The inclusive nature of community theater often results in a cast not evenly matched in talent and experience, and this one is no exception. But director David Goodlett picked power performers to play the Keller family: father Joe (Brad Castleberry), mother Kate (Grace Poganski) and son Chris (Jonathan Adams). In the years following World War II, the Kellers live the American dream under the shadow of several ghosts and secrets, and Chris tries to move beyond his family’s past in order to secure his own future. His brother Larry, a fighter pilot missing in action for more than three years, is presumed dead by all but Kate, who clings to her last shred of hope for reasons she won’t reveal. And then there’s Joe’s crime of shipping faulty airplane cylinder heads and his exoneration, while his business partner still serves time for a blunder that cost pilots their lives. When Ann (Maggie Hartman), daughter of the jailed partner and Larry’s old girlfriend, comes for a visit, the Keller family’s delicate veneer begins to crack wide open.

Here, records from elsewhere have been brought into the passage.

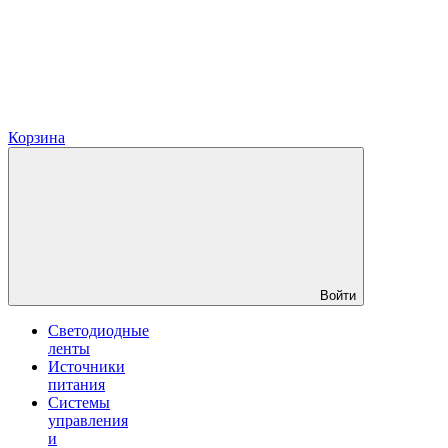
Корзина
Войти
Светодиодные
ленты
Источники
питания
Системы
управления
и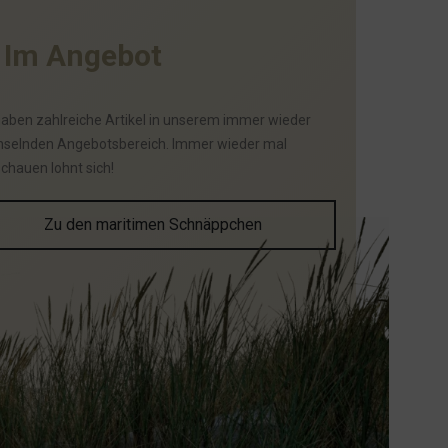
I
m
A
n
g
e
b
o
t
haben zahlreiche Artikel in unserem immer wieder
selnden Angebotsbereich. Immer wieder mal
schauen lohnt sich!
Zu den maritimen Schnäppchen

Lauded for bravery under fire, Chris finds himself in a peacetime world that doesn’t value the principles of honor and selflessness he learned to love in battle. Floundering without a sense of purpose, he turns to Annie, who moved away after her father’s conviction and Larry’s disappearance. Adams shows remarkable range and restraint in this role, turning Chris slowly from a determined optimist to a man facing many bitter facts about his family and worldview. His most emotionally charged scenes are shared with Castleberry, who moves deftly between weary good humor and desperate anger as father and son face off in the battle of idealism versus practicality. Also waging that war internally is the knowing Dr. Jim (a delightful Rich Williams) next door, caught between dreams of a research career and the stability of general practice.

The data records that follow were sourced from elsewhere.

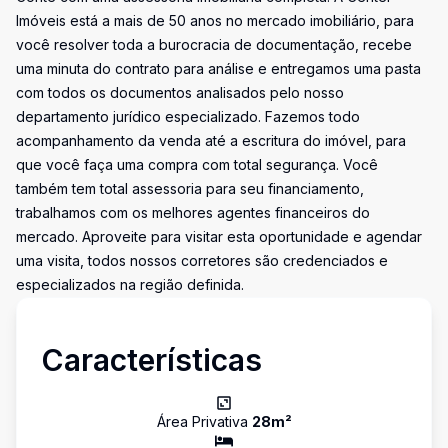
Imóveis está a mais de 50 anos no mercado imobiliário, para
você resolver toda a burocracia de documentação, recebe
uma minuta do contrato para análise e entregamos uma pasta
com todos os documentos analisados pelo nosso
departamento jurídico especializado. Fazemos todo
acompanhamento da venda até a escritura do imóvel, para
que você faça uma compra com total segurança. Você
também tem total assessoria para seu financiamento,
trabalhamos com os melhores agentes financeiros do
mercado. Aproveite para visitar esta oportunidade e agendar
uma visita, todos nossos corretores são credenciados e
especializados na região definida.
Características
Área Privativa
28
m²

Chris and Annie can’t marry without Kate’s blessing, but Kate would prefer Annie wait forever for Larry, as she herself is prepared to do. Poganski’s most powerful moments are her quiet ones, as she attempts to smooth the covers over her family’s past, determined to ignore or chase away any evidence or act that disrupts her delicate balance of mourning and denial. When Chris and Annie start chipping away at Kate’s resolve, her fear turns her hysterical, and all the family secrets eventually come to light.